# Jason Bourne's back with a can of FMA woop ace



## OULobo (Jul 7, 2004)

http://www.kungfucinema.com/news/2004-06-29-02.htm

Jeff Imada takes the reigns in this one and showcases more of our beloved arts. Article mentions Guru Dan and the deadly efficient arts of Kali and Escrima.

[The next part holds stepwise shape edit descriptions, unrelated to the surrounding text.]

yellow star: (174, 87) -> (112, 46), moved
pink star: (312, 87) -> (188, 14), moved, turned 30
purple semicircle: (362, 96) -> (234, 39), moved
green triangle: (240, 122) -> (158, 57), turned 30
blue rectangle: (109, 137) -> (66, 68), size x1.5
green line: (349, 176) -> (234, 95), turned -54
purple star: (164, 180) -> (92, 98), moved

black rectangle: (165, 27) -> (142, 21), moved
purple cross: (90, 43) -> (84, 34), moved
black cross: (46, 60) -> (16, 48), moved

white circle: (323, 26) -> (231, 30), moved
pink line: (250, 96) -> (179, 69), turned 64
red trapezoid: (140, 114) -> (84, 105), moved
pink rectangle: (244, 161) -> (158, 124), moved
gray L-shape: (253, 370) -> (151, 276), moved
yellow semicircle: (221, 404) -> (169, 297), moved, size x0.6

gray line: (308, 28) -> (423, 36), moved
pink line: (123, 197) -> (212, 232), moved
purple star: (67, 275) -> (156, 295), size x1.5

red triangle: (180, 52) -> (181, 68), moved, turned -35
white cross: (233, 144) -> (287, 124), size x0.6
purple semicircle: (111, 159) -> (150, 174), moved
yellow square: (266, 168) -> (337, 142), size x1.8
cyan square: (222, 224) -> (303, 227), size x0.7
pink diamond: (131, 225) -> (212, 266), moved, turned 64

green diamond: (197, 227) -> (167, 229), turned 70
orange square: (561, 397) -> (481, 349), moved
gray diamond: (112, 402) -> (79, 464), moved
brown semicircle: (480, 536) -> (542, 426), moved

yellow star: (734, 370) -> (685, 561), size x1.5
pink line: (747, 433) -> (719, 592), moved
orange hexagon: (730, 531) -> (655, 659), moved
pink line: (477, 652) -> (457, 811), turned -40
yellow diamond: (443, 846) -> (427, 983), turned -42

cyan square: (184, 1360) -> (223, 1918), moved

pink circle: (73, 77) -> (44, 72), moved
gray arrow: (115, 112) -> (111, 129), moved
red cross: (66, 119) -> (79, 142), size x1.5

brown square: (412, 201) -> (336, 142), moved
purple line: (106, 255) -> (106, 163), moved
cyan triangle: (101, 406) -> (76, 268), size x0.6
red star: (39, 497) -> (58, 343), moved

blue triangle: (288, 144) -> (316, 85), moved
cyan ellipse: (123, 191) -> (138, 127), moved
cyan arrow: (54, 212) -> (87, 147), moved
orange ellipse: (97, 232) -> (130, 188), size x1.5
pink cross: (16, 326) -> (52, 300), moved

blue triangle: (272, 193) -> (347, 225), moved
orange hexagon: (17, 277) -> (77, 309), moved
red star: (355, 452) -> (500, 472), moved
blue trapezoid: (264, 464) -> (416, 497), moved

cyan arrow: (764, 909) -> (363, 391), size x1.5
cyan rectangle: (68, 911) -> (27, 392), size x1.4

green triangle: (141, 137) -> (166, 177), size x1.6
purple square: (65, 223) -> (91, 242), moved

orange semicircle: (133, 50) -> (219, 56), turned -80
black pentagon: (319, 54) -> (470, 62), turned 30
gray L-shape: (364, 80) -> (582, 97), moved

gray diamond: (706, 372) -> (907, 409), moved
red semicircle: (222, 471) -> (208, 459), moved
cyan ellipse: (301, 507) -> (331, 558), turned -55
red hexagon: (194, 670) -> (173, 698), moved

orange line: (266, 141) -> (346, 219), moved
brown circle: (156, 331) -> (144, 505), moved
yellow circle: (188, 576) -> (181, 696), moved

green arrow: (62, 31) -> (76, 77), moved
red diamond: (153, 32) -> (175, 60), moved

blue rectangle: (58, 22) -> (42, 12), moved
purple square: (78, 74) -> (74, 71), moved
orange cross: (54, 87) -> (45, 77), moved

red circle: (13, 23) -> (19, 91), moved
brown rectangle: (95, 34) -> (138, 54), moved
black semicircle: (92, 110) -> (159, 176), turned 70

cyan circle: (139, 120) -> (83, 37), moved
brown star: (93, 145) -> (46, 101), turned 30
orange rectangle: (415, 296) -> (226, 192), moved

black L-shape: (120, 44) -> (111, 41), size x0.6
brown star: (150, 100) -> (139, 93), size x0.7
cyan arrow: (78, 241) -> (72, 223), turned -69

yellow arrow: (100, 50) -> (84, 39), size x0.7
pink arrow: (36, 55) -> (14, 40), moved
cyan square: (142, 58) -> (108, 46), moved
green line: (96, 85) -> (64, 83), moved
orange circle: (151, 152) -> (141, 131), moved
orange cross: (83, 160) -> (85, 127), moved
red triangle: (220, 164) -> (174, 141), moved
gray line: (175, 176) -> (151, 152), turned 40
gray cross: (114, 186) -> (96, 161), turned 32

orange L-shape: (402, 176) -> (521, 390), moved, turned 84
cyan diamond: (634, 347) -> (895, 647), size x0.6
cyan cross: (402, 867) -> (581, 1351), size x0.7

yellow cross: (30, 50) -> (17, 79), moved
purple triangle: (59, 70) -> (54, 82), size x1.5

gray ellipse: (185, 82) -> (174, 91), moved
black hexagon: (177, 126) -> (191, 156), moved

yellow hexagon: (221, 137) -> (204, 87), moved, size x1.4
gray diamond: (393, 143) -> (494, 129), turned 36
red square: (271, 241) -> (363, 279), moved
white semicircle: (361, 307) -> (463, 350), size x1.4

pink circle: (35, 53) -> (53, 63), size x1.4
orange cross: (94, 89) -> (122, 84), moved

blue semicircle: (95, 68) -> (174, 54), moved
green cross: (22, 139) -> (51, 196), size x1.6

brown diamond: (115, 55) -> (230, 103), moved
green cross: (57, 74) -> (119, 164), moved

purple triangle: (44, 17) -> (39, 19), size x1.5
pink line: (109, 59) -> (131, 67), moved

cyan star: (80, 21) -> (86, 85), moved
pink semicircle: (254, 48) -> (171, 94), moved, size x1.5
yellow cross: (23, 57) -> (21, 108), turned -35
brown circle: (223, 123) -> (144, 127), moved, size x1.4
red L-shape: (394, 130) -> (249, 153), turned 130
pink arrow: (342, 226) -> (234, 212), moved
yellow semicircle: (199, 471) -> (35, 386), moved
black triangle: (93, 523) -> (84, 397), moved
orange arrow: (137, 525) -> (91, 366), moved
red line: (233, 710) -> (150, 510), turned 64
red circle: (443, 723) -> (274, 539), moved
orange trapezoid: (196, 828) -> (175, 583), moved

Oh lord, I am jumping to see this flick.


----------



## Feisty Mouse (Jul 7, 2004)

I really enjoyed The Bourne Identity - now I am even more excited to see the next film!  I would be delighted to see an FMA flavor.


----------



## arnisador (Jul 7, 2004)

There's a fourth Jason Bourne book out now--the latest is authored by Eric Van Lustbader (who wrote the Nicholas Linnear ninja books).


----------



## Feisty Mouse (Jul 7, 2004)

completely childish aside - the author's name made me giggle.  :lol:


----------



## Mao (Jul 8, 2004)

OULobo,
 "Oh lord, I am jumping to see this flick"
Me too, me too!  :boing2: 
Mao


----------



## Flatlander (Jul 8, 2004)

I just saw "Paycheck" last night.  I don't know, I wasn't too impressed with Affleck's staff work in the fight scene ... it was OK, but not great.


----------



## Guro Harold (Jul 8, 2004)

It was based on a new machine and sport.  I think there is a link somewhere around MT that provided a link to the sport website.


----------



## arnisador (Jul 8, 2004)

Chanbara, maybe?

http://www.martialtalk.com/forum/showthread.php?t=3708
http://www.martialtalk.com/forum/showthread.php?t=5627


----------



## Guro Harold (Jul 8, 2004)

arnisador said:
			
		

> Chanbara, maybe?
> 
> http://www.martialtalk.com/forum/showthread.php?t=3708
> http://www.martialtalk.com/forum/showthread.php?t=5627



Found it!  Its called Makoto:
http://www.martialtalk.com/forum/showthread.php?t=14962


----------



## Flatlander (Jul 8, 2004)

Sorry to waste your time guys, I didn't mean the machine, I meant the actual fight scene with the staff.  However, the machine was cool.


----------



## tshadowchaser (Jul 8, 2004)

Eric Van Lustbader is one of my favorite writers.
Its a shame that the Jason Bourne books and movies seem to be set in different locations. Wasn't the 2nd book based in China? from what i have seen the movie seems to be in a different location.


----------



## Guro Harold (Jul 8, 2004)

flatlander said:
			
		

> Sorry to waste your time guys, I didn't mean the machine, I meant the actual fight scene with the staff.  However, the machine was cool.


No Probs!!!


----------



## OULobo (Jul 9, 2004)

tshadowchaser said:
			
		

> Eric Van Lustbader is one of my favorite writers.
> Its a shame that the Jason Bourne books and movies seem to be set in different locations. Wasn't the 2nd book based in China? from what i have seen the movie seems to be in a different location.



From what I read in the movie preview, someone uses the Bourne identity to kill the Chinese Prime Minister and Matt Damon's character has to not only hunt down the ID thief, but lay a whoopin down on the agency that okayed it's usage.


----------